Çocuk ve ailenin korunmasına yönelik olarak devlet, bir yandan aile kurumunun korunmasına yönelik ekonomik, sosyal, hukuki ve benzeri tedbirleri alırken, diğer yandan çocukların korunması ve kollanmasına yönelik olarak etkin bir çalışma düzeni kurmak zorundadır. Çocuk ve ailenin korunmasına yönelik olarak alınması gereken tedbirlerin aksatılması, bu görevde başarısız olunması, devletin kendi geleceğini tehlikeye atması anlamına gelecektir. 1982 Anayasasında yer alan düzenlemelerde, çocuk ve ailenin korunmasına yönelik olarak, ailenin korunması, çocukların şiddet ve istismarının önlenmesi görevi devletin anayasal görevleri arasında yer almıştır. Anayasa koyucu çocuk ve ailenin korunması görevini devletin temel görevi olarak kabul etmiştir. Bu görev kapsamında devlet, çocuk ve aile konusunda alınacak tedbirlerin belirlenmesine yönelik planlama çalışmalarını, alınacak tedbirlerin belirlenmesini, tedbirleri uygulayacak teşkilatın kurulmasını, uygun personel ve teçhizatla donatılmasını ve sağlıklı bir şekilde işletilmesini sağlamakla yükümlüdür.

Ülkelerin nüfuslarında yaşanan azalma, genç nüfus oranının düşmesi, yaşlı nüfus oranın artması ve aile birliğinin dağılması, devletin varlığını tehdit eder hale gelmiştir. Demografik yapıda yaşanan olumsuz değişim, çocuk ve ailenin korunması konusunu daha önemli hale getirmektedir. Konunun öneminin artmasına paralel olarak, anayasa koyucu çocuk ve ailenin korunmasına yönelik tedbirler konusunda yeni düzenlemeler ve sorumluluklar getirmektedir.  Bu paralelde, 1982 Anayasasında 5982 Sayılı Kanunla gerçekleştirilen ve 12 Eylül 2010 tarihli halk oylamasıyla kabul edilen düzenlemeyle, çocuk ve ailenin korunması konusunda devletin sorumluluğu daha net bir şekilde vurgulanmış ve sorumluluğunun altı çizilmiştir.

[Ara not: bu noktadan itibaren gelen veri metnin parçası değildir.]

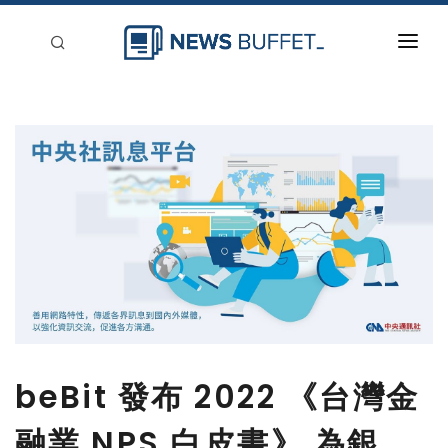
回到首頁
新聞稿分類
登入
刊登
beBit 發布 2022 《台灣金
融業 NPS 白皮書》 為銀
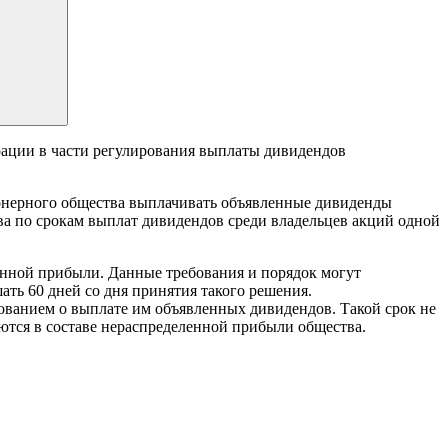
ации в части регулирования выплаты дивидендов
ионерного общества выплачивать объявленные дивиденды
а по срокам выплат дивидендов среди владельцев акций одной
анной прибыли. Данные требования и порядок могут
ть 60 дней со дня принятия такого решения.
ебованием о выплате им объявленных дивидендов. Такой срок не
аются в составе нераспределенной прибыли общества.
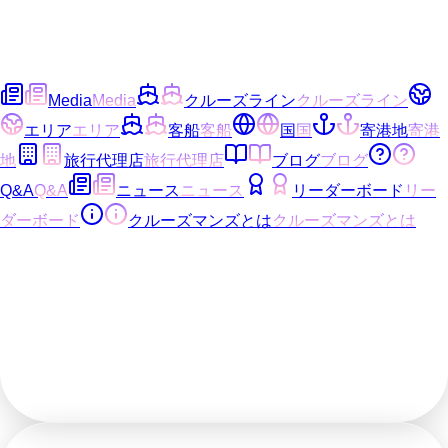
Media
Media
クルーズライン
クルーズライン
エリア
エリア
客船
客船
国
国
寄港地
寄港
地
旅行代理店
旅行代理店
ブログ
ブログ
Q&A
Q&A
ニュース
ニュース
リーダーボード
リー
ダーボード
クルーズマンズとは
クルーズマンズとは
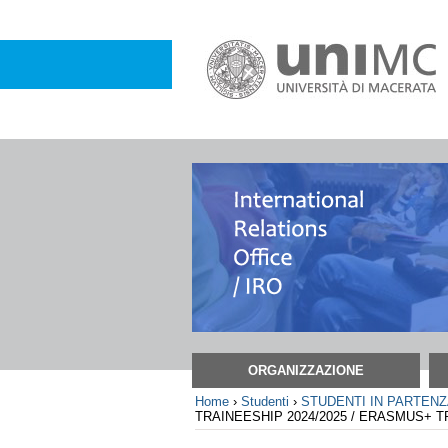
Salta
ai
contenuti.
|
Salta
alla
navigazione
Sezioni
ORGANIZZAZIONE
Home
›
Studenti
›
STUDENTI IN PARTEN
TRAINEESHIP 2024/2025 / ERASMUS+ T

I-12 EYLÜL 2010 DEĞİŞİKLİKLERİNDE ÇOCUĞUN KORUNMASI

1982 Anayasasında 5982 sayılı Kanunla gerçekleştirilen değişiklikler arasında, çocuk ve ailenin korunmasına ilişkin devlete yüklenen görevin belirginleştirilmesi ve vurgulanması bir tercih olarak ön plana çıkmaktadır. Bu noktada çocuk ve ailenin korunması konusunda alınacak tedbirlerde pozitif ayrımcılık yapılabileceği de değişiklik kapsamına alınmıştır.

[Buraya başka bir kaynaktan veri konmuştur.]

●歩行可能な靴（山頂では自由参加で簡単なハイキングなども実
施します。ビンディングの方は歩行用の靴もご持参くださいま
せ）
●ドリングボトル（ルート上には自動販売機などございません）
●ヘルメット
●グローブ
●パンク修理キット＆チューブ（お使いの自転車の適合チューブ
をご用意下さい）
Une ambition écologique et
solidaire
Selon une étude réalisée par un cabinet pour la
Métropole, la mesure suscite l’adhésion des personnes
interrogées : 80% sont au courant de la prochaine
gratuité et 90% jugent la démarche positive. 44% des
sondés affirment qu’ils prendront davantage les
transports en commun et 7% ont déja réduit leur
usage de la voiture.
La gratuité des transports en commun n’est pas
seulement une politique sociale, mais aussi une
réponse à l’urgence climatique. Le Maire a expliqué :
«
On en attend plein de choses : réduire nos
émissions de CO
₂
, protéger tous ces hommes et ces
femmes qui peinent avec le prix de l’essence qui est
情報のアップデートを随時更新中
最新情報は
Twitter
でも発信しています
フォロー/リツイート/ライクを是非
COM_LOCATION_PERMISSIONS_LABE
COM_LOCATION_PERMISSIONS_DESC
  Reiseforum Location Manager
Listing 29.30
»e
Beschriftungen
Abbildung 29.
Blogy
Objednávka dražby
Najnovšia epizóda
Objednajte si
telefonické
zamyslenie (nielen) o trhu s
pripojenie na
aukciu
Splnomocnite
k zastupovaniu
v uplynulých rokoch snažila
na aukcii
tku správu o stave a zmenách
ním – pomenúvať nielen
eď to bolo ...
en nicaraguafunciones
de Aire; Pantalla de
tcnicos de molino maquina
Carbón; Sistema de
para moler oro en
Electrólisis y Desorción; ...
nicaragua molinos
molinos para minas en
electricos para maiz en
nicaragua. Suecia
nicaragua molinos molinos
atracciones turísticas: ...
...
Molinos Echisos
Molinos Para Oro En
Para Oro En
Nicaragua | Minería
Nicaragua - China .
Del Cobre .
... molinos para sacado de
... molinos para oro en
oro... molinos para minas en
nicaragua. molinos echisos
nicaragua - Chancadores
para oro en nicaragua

A-DEĞİŞİKLİK ÖNCESİ ANAYASAL DÜZENLEME

Çocuk ve ailenin korunması konusunda devlete görev yükleyen hükümler 1982 Anayasasının 41. maddesinde düzenlenmiş bulunmaktadır. Çocuk ve ailenin korunmasına ilişkin madde başlığı değişiklik öncesi “ailenin korunması” olarak düzenlenmişti. Başlığı dışında 41. madde düzenlemesinde iki fıkra halinde, ailenin Türk toplumu bakımından taşıdığı öneme vurgu yapılmış ve devletin ailenin huzur ve refahı, ana ve çocukların korunması ve aile planlaması konusunda yerine getirmesi gereken görevler üzerinde durulmuştur.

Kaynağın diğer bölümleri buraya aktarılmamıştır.